The Tgc2nd of the polyester resin C is preferably 45° C. or more and 65° C. or less, and more preferably 50° C. or more and 60° C. or less.
When the Tgc2nd of the polyester resin C falls within the aforementioned range, it is possible to overcome problems in which the heat-resistant storage stability of the toner and the durability against stress such as stirring in a developing device are deteriorated and the filming resistance is deteriorated, or to overcome problems in which the toner is insufficiently deformed through heating and pressurization at the time of fixing and the low-temperature fixability is insufficient, which is suitable.
The amount of the polyester resin C is preferably 80 parts by mass or more and 90 parts by mass or less, and more preferably 80 parts by mass or more and 85 parts by mass or less, relative to 100 parts by mass of the toner.
In the case of a three-component system including the polyester resin A, the polyester resin B, and the polyester resin C, although the reason is unclear, when the polyester resin A, the polyester resin B, and the polyester resin C are mixed at any ratio, the resins are separated, and poor dispersion of pigments occurs, which may decrease a degree of coloring.
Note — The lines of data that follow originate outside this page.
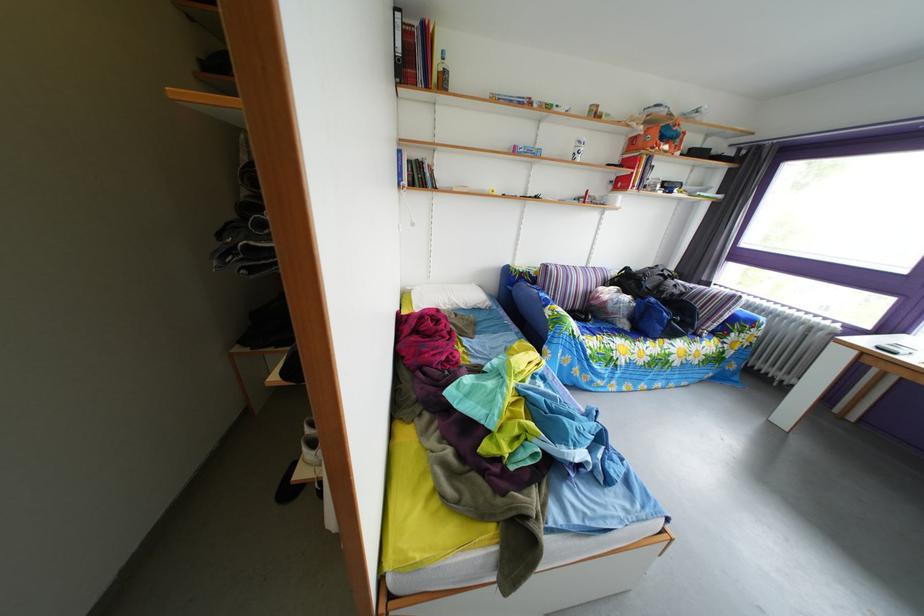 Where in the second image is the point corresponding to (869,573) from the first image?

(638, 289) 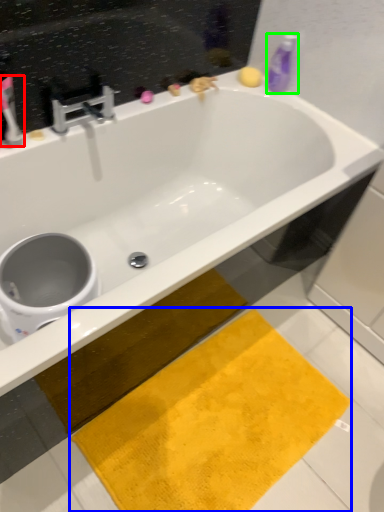 Question: Estimate the real-world distances between objects in this image. Which object is farther from toothbrush (highlighted by a red box), beach towel (highlighted by a blue box) or cleaning product (highlighted by a green box)?

Choices:
 (A) beach towel
 (B) cleaning product

Answer: (A)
However, when the amount of the polyester resin C is 80 parts by mass or more, the fixing region⋅storage ability can be ensured without decreasing a degree of coloring, and the aforementioned problems can be solved.
<<Polyester Resin Having Either or Both of Urethane Bond and Urea Bond>>
The polyester resin having either or both of a urethane bond and a urea bond is not particularly limited and may be appropriately selected in in accordance with the intended purpose. Examples thereof include a reaction product include a reaction product obtained by reacting a polyester resin having an active hydrogen group with polyisocyanate. This reaction product is preferably used as a reaction precursor (may be referred to as “prepolymer”) reacted with a curing agent that will be described hereinafter.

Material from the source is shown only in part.